To an extent, it reminds me of what's on top of 120 Collins Street in Melbourne (which isn't included in it's height, because...... it's not a spire!)


Top floors of 120 Collins Street by Wiki.will, on Flickr


----------



## The tallest building (Aug 2, 2011)

my system is simple, buildings will have two heights. Height to the very highest tip and height to top of the highest usable floor. It really simplifies things. One height uses both spires and antennas and the other doesn't use them at all. btw thnx everyone for taking notice of this thread


----------



## iloveclassicrock7 (Feb 23, 2010)

Dimethyltryptamine said:


> Pretty sure that what sits atop of Renaissance Tower aren't spires. To me, they look like antennae of some sort, and are surrounded by satellite dishes... Obviously they weren't part of the initial design and I'd question their design altogether.
> 
> 
> 
> ...


Well they count whatever is on top of it.


----------



## CHLayson (May 29, 2012)

ambiente2008 the burj khalifa is the highest.


----------



## Kanto (Apr 23, 2011)

Dimethyltryptamine said:


> Pretty sure that what sits atop of Renaissance Tower aren't spires. To me, they look like antennae of some sort, and are surrounded by satellite dishes... Obviously they weren't part of the initial design and I'd question their design altogether.
> 
> 
> 
> ...


The spire on Bank of America in NYC looks nearly identical, yet it is a spire, not an antenna. Just another proof that antennas and spires are indistinguishable from each other :cheers:


----------



## Dimethyltryptamine (Aug 22, 2009)

The only resemblance between the three would be the skeletal form. Shape, height and design is totally different. BoA's is tapered from the base up... It's certainly not the best spire, but it does not look like what sits atop 120 Collins Street or Renaissance Tower.

What's your opinion on the Condé Nast Building? :lol:


----------



## iloveclassicrock7 (Feb 23, 2010)

Dimethyltryptamine said:


> The only resemblance between the three would be the skeletal form. Shape, height and design is totally different. BoA's is tapered from the base up... It's certainly not the best spire, but it does not look like what sits atop 120 Collins Street or Renaissance Tower.
> 
> What's your opinion on the Condé Nast Building? :lol:


But the CTBUH counts the renaissance tower. They added the antennae/spire over 10 years later, yet they counted it.

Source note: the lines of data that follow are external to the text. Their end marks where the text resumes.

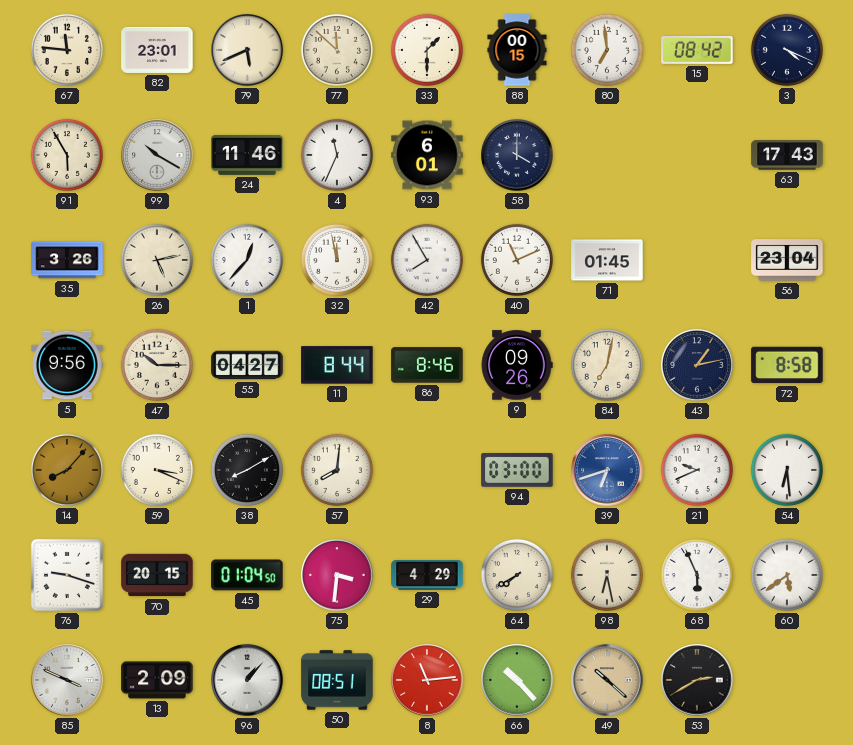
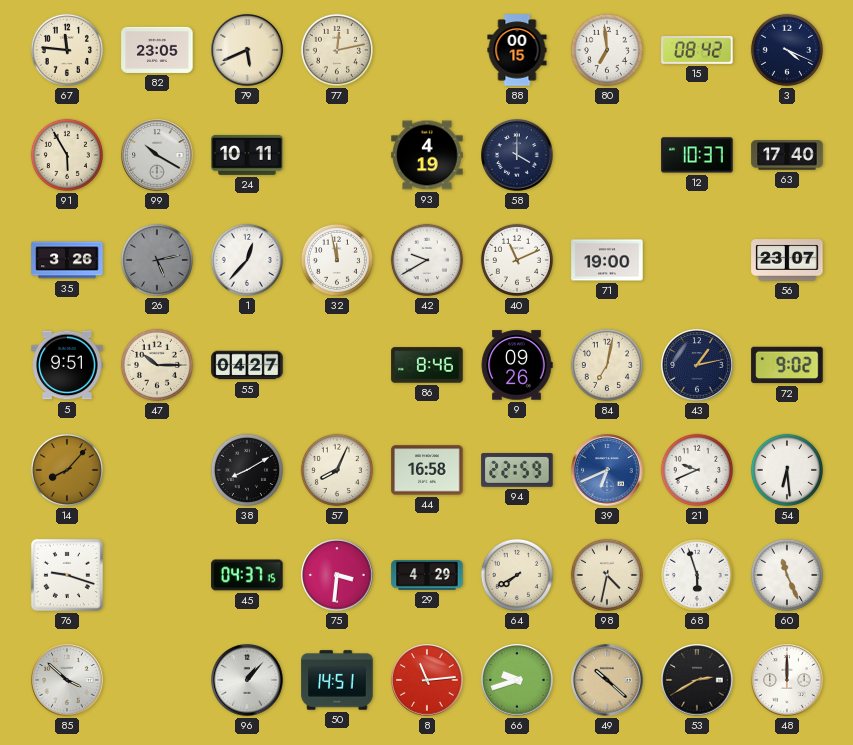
82: 23:01 -> 23:05
77: 11:52 -> 12:13
33: 1:30 -> none
24: 11:46 -> 10:11
4: 11:34 -> none
93: 6:01 -> 4:19
12: none -> 10:37
63: 17:43 -> 17:40
26 dial: cream -> grey
42: 7:55 -> 9:40
71: 01:45 -> 19:00
56: 23:04 -> 23:07
5: 9:56 -> 9:51
11: 8:44 -> none
72: 8:58 -> 9:02
59: 3:19 -> none
57: 8:01 -> 8:04
44: none -> 16:58
94: 03:00 -> 22:59
39: 6:42 -> 6:41
70: 20:15 -> none
45: 01:04 -> 04:37
98: 6:28 -> 4:32
68: 5:56 -> 5:57
60: 5:39 -> 11:26
85: 3:49 -> 3:52
13: 2:09 -> none
50: 08:51 -> 14:51
66: 10:23 -> 9:42
48: none -> 12:00
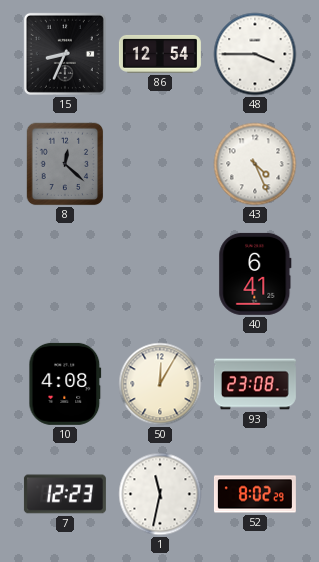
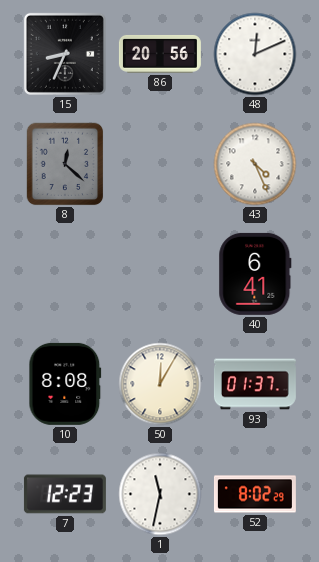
86: 12:54 -> 20:56
48: 3:45 -> 12:11
10: 4:08 -> 8:08
93: 23:08 -> 01:37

Here is the link http://www.skyscrapercenter.com/dallas/renaissance-tower/

Also the BOA tower is a major cheater, its spire makes up a 1/3 of the actual buildings height.


----------



## iloveclassicrock7 (Feb 23, 2010)

Dimethyltryptamine said:


> The only resemblance between the three would be the skeletal form. Shape, height and design is totally different. BoA's is tapered from the base up... It's certainly not the best spire, but it does not look like what sits atop 120 Collins Street or Renaissance Tower.
> 
> What's your opinion on the Condé Nast Building? :lol:


But the CTBUH counts the renaissance tower. They added the antennae/spire over 10 years later, yet they counted it.

Here is the link http://www.skyscrapercenter.com/dallas/renaissance-tower/

Also the BOA tower is a major cheater, its spire makes up a 1/3 of the actual buildings height.

The NYT tower is a huge cheater, it covers about 3/7 of the buildings actual height, and Hong Kong also has 5 buildings over 300m.

NYC actually only has 1 building that is over 300m. I am not sure where the spire starts on the Chrysler building, but if it isn't counted, that would mean that NYC has only one 300m building, and Houston actually has 2 300m buildings, yes... Houston is above NYC by real height... pretty crazy.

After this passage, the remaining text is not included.